Multiplying both sides of the equation by [B]^2, we get:
[M]^2[B]^2 = [A][B]
Dividing both sides of the equation by [B], we get:
[M]^2[B] = [A]
Substituting the dimensional formula of m as [M], we get:
[M]^2[B] = [A] = [M]^2[B]^-1
Multiplying both sides of the equation by [B], we get:
[M]^2[B]^2 = [M]^2
Cancelling out [M]^2 on both sides, we get:
[B]^2 = 1
Taking the square root of both sides, we get:
[B] = ±1
Since [B] cannot be negative, we take [B] = 1.

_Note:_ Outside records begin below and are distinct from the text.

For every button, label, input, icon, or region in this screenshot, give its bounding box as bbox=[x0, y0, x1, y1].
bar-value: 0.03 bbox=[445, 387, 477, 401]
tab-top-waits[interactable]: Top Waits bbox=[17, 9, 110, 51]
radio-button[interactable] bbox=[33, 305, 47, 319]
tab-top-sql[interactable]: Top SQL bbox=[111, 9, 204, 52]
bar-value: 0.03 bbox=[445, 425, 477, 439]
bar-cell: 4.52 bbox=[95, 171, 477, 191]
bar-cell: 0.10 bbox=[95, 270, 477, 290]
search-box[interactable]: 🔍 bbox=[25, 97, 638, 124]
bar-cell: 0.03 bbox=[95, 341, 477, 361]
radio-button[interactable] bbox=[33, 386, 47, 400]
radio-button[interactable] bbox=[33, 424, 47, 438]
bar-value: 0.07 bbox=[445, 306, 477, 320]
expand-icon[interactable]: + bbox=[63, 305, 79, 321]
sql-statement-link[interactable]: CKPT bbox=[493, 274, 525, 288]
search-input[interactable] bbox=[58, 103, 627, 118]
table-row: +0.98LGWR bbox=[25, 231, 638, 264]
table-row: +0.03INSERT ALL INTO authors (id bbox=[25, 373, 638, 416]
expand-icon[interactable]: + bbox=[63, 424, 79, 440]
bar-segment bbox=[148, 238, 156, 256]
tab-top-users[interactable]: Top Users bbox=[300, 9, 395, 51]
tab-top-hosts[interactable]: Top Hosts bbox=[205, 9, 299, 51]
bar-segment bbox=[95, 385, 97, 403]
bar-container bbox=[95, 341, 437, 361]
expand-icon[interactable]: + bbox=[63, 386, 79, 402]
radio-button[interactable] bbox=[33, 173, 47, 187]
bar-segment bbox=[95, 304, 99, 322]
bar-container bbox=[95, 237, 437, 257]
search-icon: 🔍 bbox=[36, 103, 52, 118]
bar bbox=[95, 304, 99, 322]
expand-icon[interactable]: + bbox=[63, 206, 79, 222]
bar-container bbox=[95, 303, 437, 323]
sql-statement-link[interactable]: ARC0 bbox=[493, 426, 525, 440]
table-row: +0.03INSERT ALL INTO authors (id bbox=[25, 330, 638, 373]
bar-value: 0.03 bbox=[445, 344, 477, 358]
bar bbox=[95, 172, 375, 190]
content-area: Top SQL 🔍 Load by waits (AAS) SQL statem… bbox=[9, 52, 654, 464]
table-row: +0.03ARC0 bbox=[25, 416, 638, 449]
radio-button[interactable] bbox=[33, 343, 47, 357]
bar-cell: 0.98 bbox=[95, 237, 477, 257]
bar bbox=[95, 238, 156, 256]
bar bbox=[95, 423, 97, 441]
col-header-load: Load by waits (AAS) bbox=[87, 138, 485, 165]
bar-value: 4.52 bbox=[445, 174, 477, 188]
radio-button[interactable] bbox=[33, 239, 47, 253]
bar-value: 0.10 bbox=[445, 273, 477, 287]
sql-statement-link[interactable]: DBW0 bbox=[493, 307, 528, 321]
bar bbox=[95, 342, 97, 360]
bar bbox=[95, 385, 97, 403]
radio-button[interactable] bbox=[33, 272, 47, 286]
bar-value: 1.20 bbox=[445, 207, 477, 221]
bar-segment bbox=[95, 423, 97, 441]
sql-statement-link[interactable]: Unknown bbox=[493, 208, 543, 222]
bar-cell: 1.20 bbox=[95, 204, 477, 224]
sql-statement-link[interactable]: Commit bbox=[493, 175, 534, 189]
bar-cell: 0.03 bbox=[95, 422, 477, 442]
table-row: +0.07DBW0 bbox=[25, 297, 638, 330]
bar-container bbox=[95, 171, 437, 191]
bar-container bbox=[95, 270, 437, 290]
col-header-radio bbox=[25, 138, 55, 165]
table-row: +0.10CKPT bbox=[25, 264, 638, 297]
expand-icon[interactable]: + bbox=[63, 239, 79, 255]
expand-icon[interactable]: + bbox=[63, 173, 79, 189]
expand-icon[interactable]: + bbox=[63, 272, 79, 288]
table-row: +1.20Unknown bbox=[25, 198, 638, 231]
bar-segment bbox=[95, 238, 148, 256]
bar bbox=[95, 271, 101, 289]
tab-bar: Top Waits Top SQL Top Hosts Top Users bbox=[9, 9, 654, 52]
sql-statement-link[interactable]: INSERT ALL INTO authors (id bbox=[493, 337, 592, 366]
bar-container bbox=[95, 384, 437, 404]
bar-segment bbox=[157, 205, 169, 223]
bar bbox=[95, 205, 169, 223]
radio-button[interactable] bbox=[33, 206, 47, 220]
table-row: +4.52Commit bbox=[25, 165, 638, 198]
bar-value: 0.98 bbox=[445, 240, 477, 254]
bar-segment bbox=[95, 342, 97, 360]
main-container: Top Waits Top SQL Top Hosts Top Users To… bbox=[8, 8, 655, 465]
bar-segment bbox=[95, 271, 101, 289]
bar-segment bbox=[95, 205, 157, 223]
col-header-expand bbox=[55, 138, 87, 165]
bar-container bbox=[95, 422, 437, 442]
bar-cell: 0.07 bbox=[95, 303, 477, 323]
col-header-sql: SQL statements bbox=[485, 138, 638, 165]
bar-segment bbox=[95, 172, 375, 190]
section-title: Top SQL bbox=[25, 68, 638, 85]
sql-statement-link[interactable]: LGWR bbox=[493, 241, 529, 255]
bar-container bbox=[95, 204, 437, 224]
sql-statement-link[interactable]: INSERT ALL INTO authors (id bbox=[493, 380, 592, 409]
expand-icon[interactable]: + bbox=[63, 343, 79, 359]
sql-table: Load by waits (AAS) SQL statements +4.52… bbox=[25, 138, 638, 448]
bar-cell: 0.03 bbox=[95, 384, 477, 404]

Substituting the value of [B] in the equation [M]^2[B] = [A], we get:
[A] = [M]^2
Therefore, the dimensional formula of ab^-2 is [M]^2.
Conclusion:
In conclusion, the dimensional formula of ab^-2 is [M]^2. The above explanation shows how to derive this formula using the given equation and the formula of momentum. It is important to note that dimensional analysis is a powerful tool that can be used to derive the units of any physical quantity.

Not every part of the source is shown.